Cassadaga Historian explains ‘Star-Spangled Banner’ history
JAMESTOWN – Cassadaga historian John Sipos recently spoke at the Jamestown Daughters of American Revolution patriotic luncheon. He explained about events nearly 200 years ago which led to the lawyer Francis Scott Key composing a poem that became the lyrics to the “Star Spangled Banner.” The American flag flown over Fort McHenry during the War of 1812 was the 15-star, 15-stripe flag, the official U.S. flag from 1794 until 1818. This flag, sewn by Mary Pickersgill, a Baltimore flag maker, was 30 feet by 42 feet
Fort McHenry was one of the major ports to Baltimore, and the British wanted to capture the fort, after having burned the White House in Washington, the president’s home and other major buildings in August 1814. In September 1814, a battle of 25 hours took place during which the British tried unsuccessfully to capture the fort.

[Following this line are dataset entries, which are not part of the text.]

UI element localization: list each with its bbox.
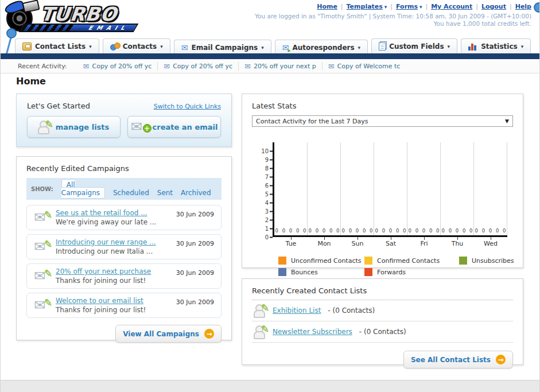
recent-activity-bar: Recent Activity: ✉Copy of 20% off yc✉Cop… (1, 59, 539, 73)
statistics-icon (468, 42, 477, 51)
get-started-title: Let's Get Started (27, 102, 90, 110)
y-tick-label: 8 (265, 165, 273, 172)
chart-day-group: 0 0 0 0 0 (474, 142, 507, 235)
create-email-button[interactable]: ✉+ create an email (127, 116, 221, 138)
zero-value-labels: 0 0 0 0 0 (374, 228, 407, 234)
recent-activity-item[interactable]: ✉Copy of 20% off yc (77, 62, 158, 71)
x-tick-label: Sat (374, 237, 407, 247)
campaign-title-link[interactable]: See us at the retail food ... (56, 209, 169, 217)
main-nav-tabbar: Contact Lists▾Contacts▾✉Email Campaigns▾… (1, 38, 539, 53)
activity-item-label: Copy of Welcome tc (337, 63, 401, 70)
campaign-subtitle: Introducing our new Italia ... (56, 247, 169, 255)
campaign-title-link[interactable]: 20% off your next purchase (56, 267, 169, 275)
x-tick-label: Thu (441, 237, 474, 247)
header-link-label[interactable]: Help (515, 3, 531, 10)
filter-scheduled[interactable]: Scheduled (113, 189, 149, 197)
get-started-panel: Let's Get Started Switch to Quick Links … (16, 94, 232, 147)
contact-list-name-link[interactable]: Newsletter Subscribers (273, 328, 352, 336)
tab-statistics[interactable]: Statistics▾ (461, 38, 531, 53)
campaign-title-link[interactable]: Introducing our new range ... (56, 238, 169, 246)
chart-plot-area: 0 0 0 0 00 0 0 0 00 0 0 0 00 0 0 0 00 0 … (273, 142, 507, 237)
tab-custom-fields[interactable]: Custom Fields▾ (371, 38, 457, 53)
chevron-down-icon: ▾ (418, 4, 422, 10)
chart-day-group: 0 0 0 0 0 (374, 142, 407, 235)
header-link-help: Help| (515, 3, 531, 10)
x-tick-label: Wed (474, 237, 507, 247)
view-all-campaigns-button[interactable]: View All Campaigns → (115, 325, 222, 343)
tab-label: Contact Lists (35, 42, 86, 51)
see-all-contact-lists-button[interactable]: See All Contact Lists → (403, 351, 513, 368)
contacts-icon (110, 42, 119, 51)
x-tick-label: Sun (341, 237, 374, 247)
filter-sent[interactable]: Sent (157, 189, 173, 197)
legend-swatch (364, 268, 372, 276)
login-status-text: You are logged in as "Timothy Smith" | S… (255, 13, 531, 20)
chevron-down-icon: ▾ (521, 44, 524, 49)
y-tick-label: 3 (265, 208, 273, 215)
legend-swatch (459, 257, 467, 265)
campaign-subtitle: We're giving away our late ... (56, 218, 169, 226)
y-tick-label: 7 (265, 174, 273, 180)
header-link-logout: Logout| (481, 3, 515, 10)
tab-contact-lists[interactable]: Contact Lists▾ (15, 38, 99, 53)
chart-day-group: 0 0 0 0 0 (274, 142, 308, 235)
y-tick-label: 2 (265, 217, 273, 223)
header-link-label[interactable]: My Account (431, 3, 472, 10)
filter-all-campaigns[interactable]: All Campaigns (61, 179, 105, 199)
see-all-contact-lists-label: See All Contact Lists (411, 356, 491, 364)
tab-email-campaigns[interactable]: ✉Email Campaigns▾ (174, 40, 271, 55)
envelope-pencil-icon: ✉✎ (34, 270, 49, 282)
header-link-label[interactable]: Home (317, 3, 337, 10)
contact-list-count: - (0 Contacts) (359, 328, 406, 336)
link-separator: | (510, 3, 512, 10)
chart-legend: Unconfirmed ContactsConfirmed ContactsUn… (278, 257, 513, 276)
chevron-down-icon: ▾ (261, 45, 264, 51)
manage-lists-button[interactable]: ✎ manage lists (27, 116, 121, 138)
manage-lists-label: manage lists (56, 123, 110, 131)
latest-stats-title: Latest Stats (252, 102, 513, 110)
chart-day-group: 0 0 0 0 0 (308, 142, 341, 235)
header-link-my-account: My Account| (431, 3, 481, 10)
zero-value-labels: 0 0 0 0 0 (341, 228, 374, 234)
activity-item-label: Copy of 20% off yc (92, 63, 151, 70)
campaigns-filter-bar: SHOW: All CampaignsScheduledSentArchived (26, 178, 222, 200)
app-window: TURBO EMAIL Home|Templates ▾|Forms ▾|My … (0, 0, 540, 392)
envelope-icon: ✉ (328, 62, 335, 71)
envelope-plus-icon: ✉+ (131, 121, 147, 133)
recent-contact-lists-panel: Recently Created Contact Lists ✎Exhibiti… (242, 278, 523, 365)
y-tick-label: 4 (265, 200, 273, 206)
y-tick-label: 1 (265, 226, 273, 232)
campaign-date: 30 Jun 2009 (176, 211, 214, 218)
switch-quick-links-link[interactable]: Switch to Quick Links (154, 103, 221, 110)
chevron-down-icon: ▾ (160, 44, 163, 49)
legend-item: Bounces (278, 268, 364, 276)
x-tick-label: Mon (308, 237, 341, 247)
header-link-label[interactable]: Templates (347, 3, 383, 10)
campaign-title-link[interactable]: Welcome to our email list (56, 297, 169, 305)
campaign-date: 30 Jun 2009 (176, 269, 214, 277)
campaign-card: ✉✎Introducing our new range ...Introduci… (26, 234, 222, 259)
tab-contacts[interactable]: Contacts▾ (103, 38, 170, 53)
campaign-subtitle: Thanks for joining our list! (56, 306, 169, 314)
recent-activity-label: Recent Activity: (18, 63, 67, 70)
contact-list-name-link[interactable]: Exhibition List (273, 306, 321, 315)
tab-autoresponders[interactable]: ✉▸Autoresponders▾ (275, 40, 368, 55)
legend-item: Unsubscribes (459, 257, 514, 265)
header-link-label[interactable]: Logout (481, 3, 506, 10)
list-pencil-icon: ✎ (38, 121, 50, 133)
header-link-label[interactable]: Forms (396, 3, 418, 10)
recent-activity-item[interactable]: ✉Copy of Welcome tc (322, 62, 406, 71)
latest-stats-panel: Latest Stats Contact Activity for the La… (242, 94, 523, 268)
page-title: Home (16, 76, 46, 87)
recent-activity-item[interactable]: ✉20% off your next p (238, 62, 322, 71)
stats-activity-dropdown[interactable]: Contact Activity for the Last 7 Days ▼ (252, 115, 513, 127)
chart-day-group: 0 0 0 0 0 (407, 142, 441, 235)
contact-list-row: ✎Newsletter Subscribers- (0 Contacts) (252, 321, 513, 343)
filter-archived[interactable]: Archived (181, 189, 211, 197)
recent-activity-item[interactable]: ✉Copy of 20% off yc (157, 62, 238, 71)
link-separator: | (476, 3, 478, 10)
campaigns-panel-title: Recently Edited Campaigns (26, 164, 222, 173)
chevron-down-icon: ▾ (358, 45, 361, 51)
zero-value-labels: 0 0 0 0 0 (441, 228, 473, 234)
tab-label: Email Campaigns (191, 44, 258, 52)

Key was on board a British ship trying to negotiate a release of prisoners. The morning after the battle “at the dawn’s early light” he saw the American Flag still flying upon the 90-foot flagpole.
Some of the original flag was used for souvenirs, so it now 34 feet long, with one star missing, which was buried with an officer. The poem by Key was put to music and sung for the first time in October 1814. The song was made the national anthem by President Hoover in 1931.